I am excited by the explosive growth in our Georgia Tech computing workshops for Girl Scouts.

We started working with the Girl Scouts in 2005. I had been interested in using LEGO robots to introduce computing to kids but was worried about research that showed that in mixed gender groups boys often took over. One year at SIGCSE I saw a poster about the LEGO robots and asked the presenter if she had this problem. She said, "No, we are at an all girls school."

I contacted the local Girl Scout Council and they already had LEGO robots and laptops but nobody knew what to do with them. I suggested that I bring female undergraduate computing majors to help with Robot workshops and we started with volunteers.

In 2005-2006 we did three weekends where Dads go camping with their daughters and we had them program pre-built LEGO robots. We also offered two 4-hour workshops where the girls could build and program the robots. We also trained camp counselors to offer the robots at one Girl Scout camp that summer. About 190 girls got an introduction to computing from these activities in 2005-2006.

In 2006-2007 we again did three weekends with the Dads and girls. We offered three 4-hour robot workshops and our first workshop on Alice. We trained camp counselors to do the robots at one Girl Scout camp that summer and also lent the Girl Scouts PicoCricket kits and they used these at another Girl Scout camp. About 372 girls got an introduction to computing from these activities in 2006-2007.

In 2007-2008 we received an NSF Broadening Participation in Computing grant which meant that we could pay students to help at our computing workshops. We did four weekends with Dads and their daughters with LEGO robots, three weekends with Moms and their daughters with PicoCrickets, and ten 4-hour workshops in total using LEGO robots, PicoCrickets, Scratch, and Alice.

We also targeted Hispanic Girl Scouts. We went to a local Elementary school for three weeks in a row and introduced the students to computing using PicoCrickets and LEGO robots. We also bused in Hispanic Girl Scouts for one of our 4-hour workshops at Georgia Tech.
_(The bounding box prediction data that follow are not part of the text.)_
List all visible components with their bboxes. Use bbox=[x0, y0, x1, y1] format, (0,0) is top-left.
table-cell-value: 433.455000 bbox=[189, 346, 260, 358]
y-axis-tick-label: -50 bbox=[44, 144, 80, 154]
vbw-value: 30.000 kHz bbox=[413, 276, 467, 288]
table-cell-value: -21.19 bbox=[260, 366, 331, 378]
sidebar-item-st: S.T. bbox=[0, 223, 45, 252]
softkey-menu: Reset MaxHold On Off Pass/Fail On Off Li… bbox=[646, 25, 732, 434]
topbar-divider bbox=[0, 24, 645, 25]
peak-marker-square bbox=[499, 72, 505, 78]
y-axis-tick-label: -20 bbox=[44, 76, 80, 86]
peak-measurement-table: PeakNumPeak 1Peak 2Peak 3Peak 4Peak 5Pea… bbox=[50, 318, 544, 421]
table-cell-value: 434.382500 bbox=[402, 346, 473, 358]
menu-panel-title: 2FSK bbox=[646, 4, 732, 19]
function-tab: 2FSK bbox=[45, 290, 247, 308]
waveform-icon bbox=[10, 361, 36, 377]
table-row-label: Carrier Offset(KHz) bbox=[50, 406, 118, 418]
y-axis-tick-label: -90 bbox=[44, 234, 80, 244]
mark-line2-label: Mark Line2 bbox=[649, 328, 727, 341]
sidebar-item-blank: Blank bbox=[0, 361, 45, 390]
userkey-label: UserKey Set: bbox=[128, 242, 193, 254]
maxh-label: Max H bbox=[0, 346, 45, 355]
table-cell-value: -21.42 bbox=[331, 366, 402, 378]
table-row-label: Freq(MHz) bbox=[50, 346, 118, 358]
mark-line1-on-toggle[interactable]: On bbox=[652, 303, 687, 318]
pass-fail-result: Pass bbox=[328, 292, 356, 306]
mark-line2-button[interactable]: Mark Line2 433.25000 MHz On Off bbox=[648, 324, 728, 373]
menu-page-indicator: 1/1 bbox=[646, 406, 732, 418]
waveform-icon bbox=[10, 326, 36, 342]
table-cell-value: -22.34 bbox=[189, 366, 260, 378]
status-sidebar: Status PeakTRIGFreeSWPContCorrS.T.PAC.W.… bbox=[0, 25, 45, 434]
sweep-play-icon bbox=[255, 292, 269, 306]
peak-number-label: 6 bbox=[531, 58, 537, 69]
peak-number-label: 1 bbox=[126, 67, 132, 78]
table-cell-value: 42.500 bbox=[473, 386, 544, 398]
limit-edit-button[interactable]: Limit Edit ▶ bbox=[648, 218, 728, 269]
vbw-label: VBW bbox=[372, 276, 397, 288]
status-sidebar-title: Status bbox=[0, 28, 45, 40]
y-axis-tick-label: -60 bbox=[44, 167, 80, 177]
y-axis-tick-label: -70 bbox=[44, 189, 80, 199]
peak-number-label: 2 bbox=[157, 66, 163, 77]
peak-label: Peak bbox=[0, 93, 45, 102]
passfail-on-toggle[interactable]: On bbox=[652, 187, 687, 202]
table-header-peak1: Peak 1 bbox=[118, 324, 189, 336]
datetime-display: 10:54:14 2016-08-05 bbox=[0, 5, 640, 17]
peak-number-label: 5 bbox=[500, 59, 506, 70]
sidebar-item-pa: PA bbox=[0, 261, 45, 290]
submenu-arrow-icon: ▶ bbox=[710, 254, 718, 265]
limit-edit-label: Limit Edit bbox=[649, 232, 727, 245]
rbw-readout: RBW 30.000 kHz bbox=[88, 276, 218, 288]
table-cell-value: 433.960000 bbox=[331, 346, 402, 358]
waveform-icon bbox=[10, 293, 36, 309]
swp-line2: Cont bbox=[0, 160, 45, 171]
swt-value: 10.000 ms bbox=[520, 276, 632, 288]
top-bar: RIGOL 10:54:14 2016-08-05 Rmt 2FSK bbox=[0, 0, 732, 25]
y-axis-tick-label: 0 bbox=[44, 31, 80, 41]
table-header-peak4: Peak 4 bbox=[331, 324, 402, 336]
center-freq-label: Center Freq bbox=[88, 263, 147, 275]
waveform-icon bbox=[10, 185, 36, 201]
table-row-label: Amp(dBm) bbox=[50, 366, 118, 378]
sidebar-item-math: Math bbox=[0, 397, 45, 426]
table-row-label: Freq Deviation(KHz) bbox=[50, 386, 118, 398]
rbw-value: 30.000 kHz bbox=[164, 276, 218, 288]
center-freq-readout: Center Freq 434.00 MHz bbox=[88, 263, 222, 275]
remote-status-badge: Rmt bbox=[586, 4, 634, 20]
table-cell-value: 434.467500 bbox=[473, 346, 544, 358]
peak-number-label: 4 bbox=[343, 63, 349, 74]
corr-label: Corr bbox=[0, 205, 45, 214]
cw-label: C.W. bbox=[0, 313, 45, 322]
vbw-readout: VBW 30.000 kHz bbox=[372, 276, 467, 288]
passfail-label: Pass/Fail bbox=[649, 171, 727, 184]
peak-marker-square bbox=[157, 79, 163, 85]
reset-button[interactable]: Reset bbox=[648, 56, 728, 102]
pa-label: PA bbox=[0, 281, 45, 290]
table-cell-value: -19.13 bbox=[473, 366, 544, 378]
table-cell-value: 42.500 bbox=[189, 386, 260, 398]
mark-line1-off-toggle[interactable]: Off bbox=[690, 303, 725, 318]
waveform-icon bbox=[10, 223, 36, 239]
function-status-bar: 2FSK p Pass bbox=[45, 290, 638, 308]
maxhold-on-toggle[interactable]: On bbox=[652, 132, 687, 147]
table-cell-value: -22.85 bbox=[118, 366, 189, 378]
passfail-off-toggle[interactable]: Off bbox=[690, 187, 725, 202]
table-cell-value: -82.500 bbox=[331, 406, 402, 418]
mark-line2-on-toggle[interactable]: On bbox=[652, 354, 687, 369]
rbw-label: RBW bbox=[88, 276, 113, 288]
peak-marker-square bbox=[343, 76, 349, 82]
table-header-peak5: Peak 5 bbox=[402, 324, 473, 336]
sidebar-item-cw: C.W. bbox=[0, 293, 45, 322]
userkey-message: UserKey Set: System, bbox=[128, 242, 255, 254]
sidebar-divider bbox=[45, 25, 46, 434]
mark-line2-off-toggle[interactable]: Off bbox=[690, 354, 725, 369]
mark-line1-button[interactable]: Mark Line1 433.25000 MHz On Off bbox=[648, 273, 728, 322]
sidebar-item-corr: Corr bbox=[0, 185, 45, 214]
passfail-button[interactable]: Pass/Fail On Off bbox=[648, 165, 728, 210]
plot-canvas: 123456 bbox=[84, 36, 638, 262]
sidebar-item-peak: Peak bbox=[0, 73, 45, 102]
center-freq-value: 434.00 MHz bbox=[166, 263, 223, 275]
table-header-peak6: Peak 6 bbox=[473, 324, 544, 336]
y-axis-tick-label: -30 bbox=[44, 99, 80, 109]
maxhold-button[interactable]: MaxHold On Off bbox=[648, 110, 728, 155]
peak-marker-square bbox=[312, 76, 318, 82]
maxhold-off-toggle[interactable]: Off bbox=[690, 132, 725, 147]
Again the Girl Scouts offered LEGO robots at one summer camp and PicoCrickets at another. About 1595 girls got an introduction to computing from these activities in 2007-2008.

For 2008-2009 we are planning on doing the Dad and Me and Mom and Me programs and have fifteen 4-hour workshops scheduled! One of the cool things is that originally we had 12-20 girls at a computing workshop and now we get 60 at a time with a waiting list. Only about 25-30% of the girls have been to more than one computing workshop so we are still reaching new girls. Our Girl Scout Council of Greater Atlanta, Inc. has about 40,000 girls in it so we still have many more girls that we hope to reach.
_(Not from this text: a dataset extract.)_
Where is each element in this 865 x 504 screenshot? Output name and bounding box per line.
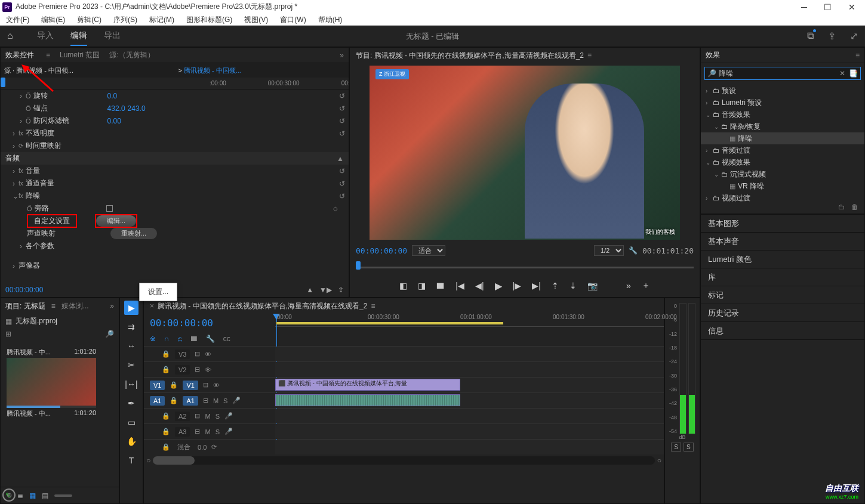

We do a pre and post attitude survey and are finding that we can change the girls' attitudes towards computing in just these 4-hour workshops. We are getting the most statistically significant changes in attitudes with our PicoCricket workshops. We also get some statistically significant changes in attitudes with Scratch and Alice. We are currently not getting any statistical significant changes in attitudes with the LEGO robots.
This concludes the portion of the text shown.